As Mayor de Blasio grapples with how to solve the city’s housing crisis—affordable and otherwise—developments like Third & Valley might prove useful tools, particularly in providing new middle class housing as the city is dominated increasingly by luxury development. Though the project, quite obviously, will not technically be in New York, its mixed-use, mixed-income model otherwise largely resembles the kinds of solutions we heard suggested by Vishaan Chakrabarti—of SHoP/Columbia fame—when we spoke with him some months back about affordable housing.

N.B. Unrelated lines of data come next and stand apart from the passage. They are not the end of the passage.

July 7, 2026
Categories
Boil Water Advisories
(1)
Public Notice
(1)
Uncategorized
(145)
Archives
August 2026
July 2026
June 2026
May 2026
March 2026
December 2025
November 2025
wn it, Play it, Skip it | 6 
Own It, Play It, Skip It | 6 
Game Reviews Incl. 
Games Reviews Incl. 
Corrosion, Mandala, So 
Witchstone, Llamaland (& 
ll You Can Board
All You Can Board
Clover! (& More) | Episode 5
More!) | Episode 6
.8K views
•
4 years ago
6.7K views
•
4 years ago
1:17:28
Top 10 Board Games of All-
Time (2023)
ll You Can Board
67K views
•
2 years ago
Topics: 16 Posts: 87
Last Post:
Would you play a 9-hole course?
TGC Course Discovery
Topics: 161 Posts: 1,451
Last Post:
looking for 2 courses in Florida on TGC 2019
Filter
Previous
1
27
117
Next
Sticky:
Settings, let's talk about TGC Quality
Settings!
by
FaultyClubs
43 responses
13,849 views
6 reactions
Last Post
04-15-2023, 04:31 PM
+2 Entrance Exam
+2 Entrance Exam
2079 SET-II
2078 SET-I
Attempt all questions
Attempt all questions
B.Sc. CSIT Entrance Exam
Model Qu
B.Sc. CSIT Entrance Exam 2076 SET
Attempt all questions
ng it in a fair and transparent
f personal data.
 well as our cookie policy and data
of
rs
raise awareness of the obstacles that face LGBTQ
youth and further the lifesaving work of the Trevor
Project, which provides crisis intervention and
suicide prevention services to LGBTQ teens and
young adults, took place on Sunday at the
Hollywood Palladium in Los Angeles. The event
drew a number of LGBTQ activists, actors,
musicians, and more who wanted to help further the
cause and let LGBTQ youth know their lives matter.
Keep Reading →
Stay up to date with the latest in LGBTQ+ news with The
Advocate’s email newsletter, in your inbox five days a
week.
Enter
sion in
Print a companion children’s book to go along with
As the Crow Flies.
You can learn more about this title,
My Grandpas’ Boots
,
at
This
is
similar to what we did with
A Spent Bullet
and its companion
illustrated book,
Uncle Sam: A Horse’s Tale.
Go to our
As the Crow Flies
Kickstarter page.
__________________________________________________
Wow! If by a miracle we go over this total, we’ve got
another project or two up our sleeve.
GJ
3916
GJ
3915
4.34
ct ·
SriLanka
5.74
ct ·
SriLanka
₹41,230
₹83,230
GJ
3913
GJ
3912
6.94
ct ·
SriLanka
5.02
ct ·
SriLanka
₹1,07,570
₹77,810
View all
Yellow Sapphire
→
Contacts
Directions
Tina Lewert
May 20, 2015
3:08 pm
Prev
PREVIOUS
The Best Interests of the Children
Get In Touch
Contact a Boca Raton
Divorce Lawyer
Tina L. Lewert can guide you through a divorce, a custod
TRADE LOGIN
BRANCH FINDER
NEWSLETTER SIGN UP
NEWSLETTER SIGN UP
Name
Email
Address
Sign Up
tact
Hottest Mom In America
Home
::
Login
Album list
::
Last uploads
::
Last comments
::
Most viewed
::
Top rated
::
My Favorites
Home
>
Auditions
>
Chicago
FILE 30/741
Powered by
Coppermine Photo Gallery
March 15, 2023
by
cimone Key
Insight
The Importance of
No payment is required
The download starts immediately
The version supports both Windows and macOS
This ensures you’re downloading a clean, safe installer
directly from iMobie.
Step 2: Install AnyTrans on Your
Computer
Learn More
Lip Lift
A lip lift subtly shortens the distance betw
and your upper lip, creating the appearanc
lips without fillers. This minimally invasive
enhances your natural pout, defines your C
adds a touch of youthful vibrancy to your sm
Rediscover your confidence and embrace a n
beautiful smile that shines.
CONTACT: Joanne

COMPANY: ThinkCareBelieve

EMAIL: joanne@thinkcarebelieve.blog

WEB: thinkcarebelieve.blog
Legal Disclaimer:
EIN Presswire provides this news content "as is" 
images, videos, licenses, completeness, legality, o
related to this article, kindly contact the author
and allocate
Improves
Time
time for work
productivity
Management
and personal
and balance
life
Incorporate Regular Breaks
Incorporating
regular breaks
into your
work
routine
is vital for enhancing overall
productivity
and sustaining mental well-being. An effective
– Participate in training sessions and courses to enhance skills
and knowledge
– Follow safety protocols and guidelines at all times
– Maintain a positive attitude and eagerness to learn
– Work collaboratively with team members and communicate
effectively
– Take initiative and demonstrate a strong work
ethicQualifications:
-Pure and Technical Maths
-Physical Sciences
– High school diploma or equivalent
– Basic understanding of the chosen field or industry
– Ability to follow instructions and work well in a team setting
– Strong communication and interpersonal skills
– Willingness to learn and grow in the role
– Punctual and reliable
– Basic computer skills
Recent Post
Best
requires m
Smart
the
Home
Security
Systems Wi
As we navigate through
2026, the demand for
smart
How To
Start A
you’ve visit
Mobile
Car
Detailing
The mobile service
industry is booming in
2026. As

“Manhattan,” he said, “is not the future for the kinds of essential high-density housing we need. Queens, in many ways, is the future.” He did not say New Jersey, but he might have.
Mr. Rose, too, has said that the city ought to re-evaluate its Manhattan-centricity, and although the already-teeming Garden State might seem an unlikely locale for New York rent refugees en masse, the developer intimated a certain counterintuitive optimism on the subject: “It’s only been in recent years that suburban towns have begun to welcome multifamily developments. They are becoming more proactive about… transit-based, mixed-income opportunities.” Rose Companies recently contracted as a consultant for the downtown restructuring of Morristown, and Mr. Rose expects similar work to proliferate.
Playing the role of planner and consultant was great, he said, but of course, “We’d much rather be on the development side.”
A man’s got to make a living, after all.